Los menos favorecidos sufren más porque celan y envidian a los ricos. Estos no son conscientes de su bienestar.
¿Recordáis la Fiesta de San
Fermín, en Pamplona, donde la gente corre 849 metros delante de toros que solo
avanzan, llevándose por delante y pisoteando a cualquiera que se le atraviese?
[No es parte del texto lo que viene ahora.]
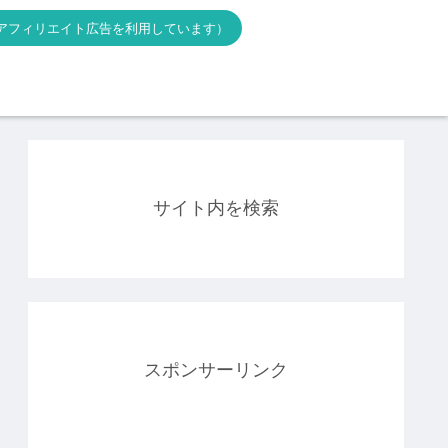
アフィリエイト広告を利用しています）
サイト内を検索
スポンサーリンク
Bien,
la madre de Sofía, con su sinceridad, es como cualquiera de esos toros: embiste
y pisotea a quienes se le atraviesen en el camino.
La madre de Sofía y la Fiesta
de San Fermín tienen defensores y detractores.
Esa característica de la
señora fue muy trascendente para sus hijos porque ella prefería al varón y
apenas toleraba a la hija.
Esta niña tuvo celos y envidia
porque su instinto de conservación la ponía en pie de guerra cuando la madre no
disimulaba la predilección por Antonio, un varoncito que pocas veces se dio
cuenta de los beneficios que recibía y de la penosa situación de su hermana.
Sin embargo, Sofía no podía
dejar de culparlo porque imaginaba que el niño hacía cosas a propósito para
perjudicarla.
Para Sofía fue difícil
comprender que era su mamá la causante
de las injusticias porque así somos los humanos: no acusamos a los culpables
sino a quienes podemos acusar.
Como la niña necesitaba la
poca atención que le daba su mamá no pudo aceptar que ésta era la responsable
de tan grosera discriminación.
Nuestro discernimiento es tan
débil y vulnerable que difícilmente podamos ser justos, especialmente juzgando
aquello que nos perjudica, con la determinación del culpable, con la
identificación de nuestros enemigos.
Así funcionamos y no es
extraño que también los Ministerios de Justicia tengan más dificultades en
castigar a un ciudadano rico que a uno pobre.
Los ricos, al igual que
Antonio, realmente no se dan cuenta de que son privilegiados.